> About this task: Every entry below should be printed exactly, without its images.

> Material for this task:
++++++++++
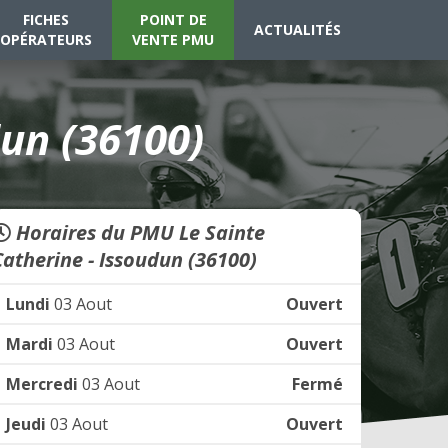
FICHES
POINT DE
ACTUALITÉS
OPÉRATEURS
VENTE PMU
dun (36100)
Horaires du PMU Le Sainte
Catherine - Issoudun (36100)
Lundi
03 Aout
Ouvert
Mardi
03 Aout
Ouvert
Mercredi
03 Aout
Fermé
Jeudi
03 Aout
Ouvert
++++++++++
> Answer:
FICHES
POINT DE
ACTUALITÉS
OPÉRATEURS
VENTE PMU
dun (36100)
Horaires du PMU Le Sainte
Catherine - Issoudun (36100)
Lundi
03 Aout
Ouvert
Mardi
03 Aout
Ouvert
Mercredi
03 Aout
Fermé
Jeudi
03 Aout
Ouvert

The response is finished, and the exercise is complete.